- [Task goal]: Transcribe the lines below exactly, beginning with the line that holds "уверенным завтрашним днём. Спасибо за вашу" and ending with the final line, both included. Pictures are to be left out.

[Supplied records Boundary: Start]

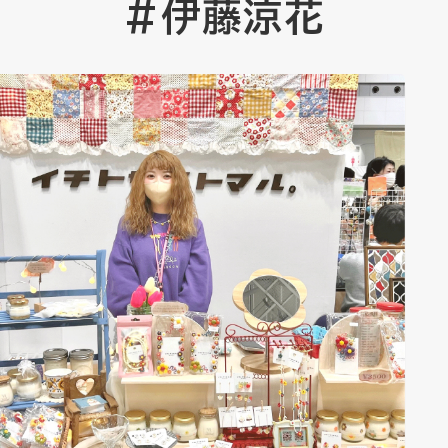
#伊藤涼花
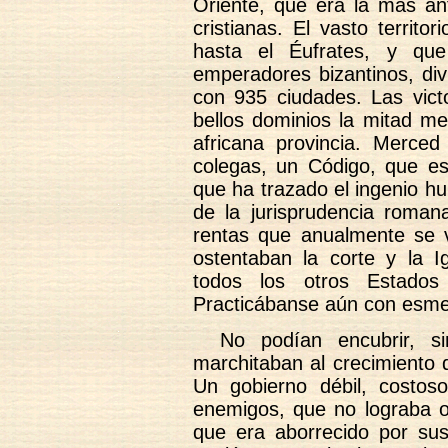
Oriente, que era la más ant
cristianas. El vasto territo
hasta el Éufrates, y que
emperadores bizantinos, div
con 935 ciudades. Las victo
bellos dominios la mitad meri
africana provincia. Merced
colegas, un Código, que e
que ha trazado el ingenio h
de la jurisprudencia romana
rentas que anualmente se 
ostentaban la corte y la Ig
todos los otros Estado
Practicábanse aún con esmero
No podían encubrir, s
marchitaban al crecimiento 
Un gobierno débil, costoso
enemigos, que no lograba ob
que era aborrecido por sus 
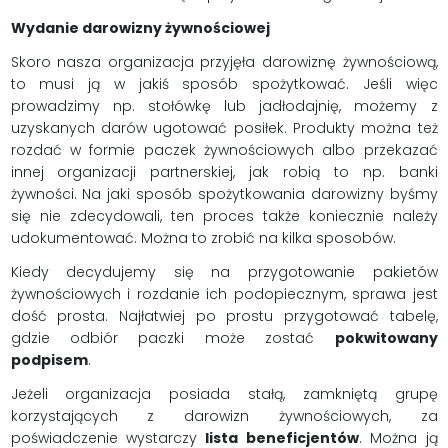
Wydanie darowizny żywnościowej
Skoro nasza organizacja przyjęła darowiznę żywnościową,
to musi ją w jakiś sposób spożytkować. Jeśli więc
prowadzimy np. stołówkę lub jadłodajnię, możemy z
uzyskanych darów ugotować posiłek. Produkty można też
rozdać w formie paczek żywnościowych albo przekazać
innej organizacji partnerskiej, jak robią to np. banki
żywności. Na jaki sposób spożytkowania darowizny byśmy
się nie zdecydowali, ten proces także koniecznie należy
udokumentować. Można to zrobić na kilka sposobów.
Kiedy decydujemy się na przygotowanie pakietów
żywnościowych i rozdanie ich podopiecznym, sprawa jest
dość prosta. Najłatwiej po prostu przygotować tabelę,
gdzie odbiór paczki może zostać
pokwitowany
podpisem
.
Jeżeli organizacja posiada stałą, zamkniętą grupę
korzystających z darowizn żywnościowych, za
poświadczenie wystarczy
lista beneficjentów
. Można ją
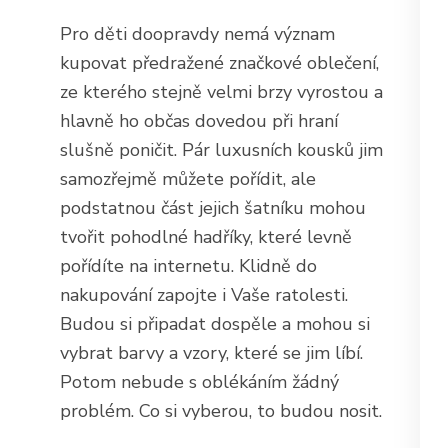
Pro děti doopravdy nemá význam
kupovat předražené značkové oblečení,
ze kterého stejně velmi brzy vyrostou a
hlavně ho občas dovedou při hraní
slušně poničit. Pár luxusních kousků jim
samozřejmě můžete pořídit, ale
podstatnou část jejich šatníku mohou
tvořit pohodlné hadříky, které levně
pořídíte na internetu. Klidně do
nakupování zapojte i Vaše ratolesti.
Budou si připadat dospěle a mohou si
vybrat barvy a vzory, které se jim líbí.
Potom nebude s oblékáním žádný
problém. Co si vyberou, to budou nosit.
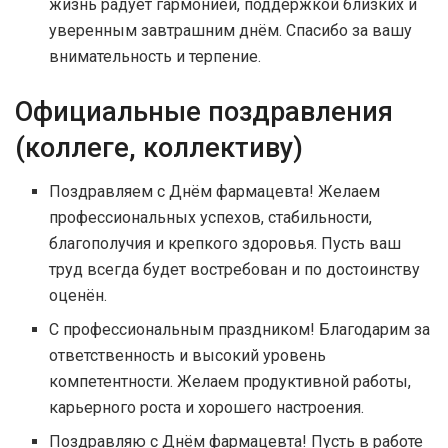
жизнь радует гармонией, поддержкой близких и
уверенным завтрашним днём. Спасибо за вашу
внимательность и терпение.
Официальные поздравления
(коллеге, коллективу)
Поздравляем с Днём фармацевта! Желаем
профессиональных успехов, стабильности,
благополучия и крепкого здоровья. Пусть ваш
труд всегда будет востребован и по достоинству
оценён.
С профессиональным праздником! Благодарим за
ответственность и высокий уровень
компетентности. Желаем продуктивной работы,
карьерного роста и хорошего настроения.
Поздравляю с Днём фармацевта! Пусть в работе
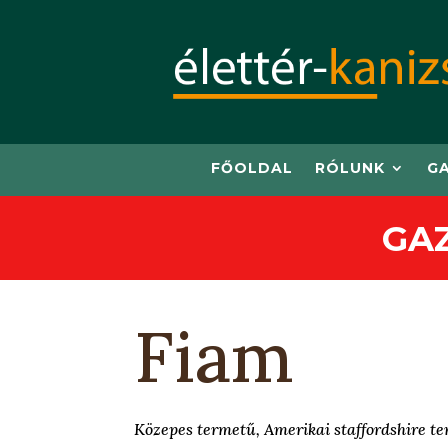
FŐOLDAL
RÓLUNK
G
GA
Fiam
Közepes termetű, Amerikai staffordshire ter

[Supplied records Boundary: End]

- [Answer to this task]:
уверенным завтрашним днём. Спасибо за вашу
внимательность и терпение.
Официальные поздравления
(коллеге, коллективу)
Поздравляем с Днём фармацевта! Желаем
профессиональных успехов, стабильности,
благополучия и крепкого здоровья. Пусть ваш
труд всегда будет востребован и по достоинству
оценён.
С профессиональным праздником! Благодарим за
ответственность и высокий уровень
компетентности. Желаем продуктивной работы,
карьерного роста и хорошего настроения.
Поздравляю с Днём фармацевта! Пусть в работе
FŐOLDAL
RÓLUNK
G
GA
Fiam
Közepes termetű, Amerikai staffordshire ter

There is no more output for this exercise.